This blog series is intended to share more information about the various roles and projects that exist within the Sustainability team. Environmental Sustainability has such a broad scope that, although we have a Meet the team page, we want to share some more in-depth information about what sustainability means in practice.
We hope this will help to raise awareness of what is happening, foster engagement and share knowledge about work that has largely been kept under the radar!
In June, we launched our ambitious new carbon target, to cut emissions by 50% by 2030. In our latest blog we spoke to Harriet Waters, Head of Environmental Sustainability, about why the target was set and how everyone can get involved.
How did the new target come about?
We already had a target of 33% reduction by 2021, which was set in 2011. However, we set this target without much practical experience or evidence, and while we received £14m funding to spend on carbon reduction projects, it took us until 2014 to establish a system to reduce emissions.

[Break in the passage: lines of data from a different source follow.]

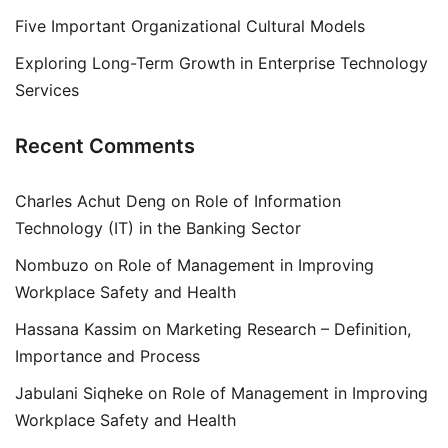
Five Important Organizational Cultural Models
Exploring Long-Term Growth in Enterprise Technology
Services
Recent Comments
Charles Achut Deng
on
Role of Information
Technology (IT) in the Banking Sector
Nombuzo
on
Role of Management in Improving
Workplace Safety and Health
Hassana Kassim
on
Marketing Research – Definition,
Importance and Process
Jabulani Siqheke
on
Role of Management in Improving
Workplace Safety and Health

We have had some success and have much to be proud of, but we decided we needed to revisit the target now with the benefit of more experience and having an established system in place. Another reason for revising the target was that when we set it originally, no one could foresee quite how much the University estate would grow!
Our current carbon reduction rate is 18% so our original target may still be achievable – but we don’t simply want to reach the target in 2021 with no structured plan in place for continued reduction. The new target is set at 50% reduction by 2030, and is based on years of practical experience, data collection, impact measurement and consultation.
How did you decide upon 50% by 2030?
We looked at the impact of current and past programmes and undertook an extensive consultation process with sector experts from both inside and outside the University – in total there were about 20 people involved in this, including the Sustainability Steering Group and University administrators.
At one point we questioned whether we even needed a target, but the overwhelming response was ‘yes’. Having a defined target and deadline keeps us on track and focused on the end goal in everything we do. We also investigated a zero carbon target but as we don’t have a pathway to that we decided not to set a target we don’t know how to achieve.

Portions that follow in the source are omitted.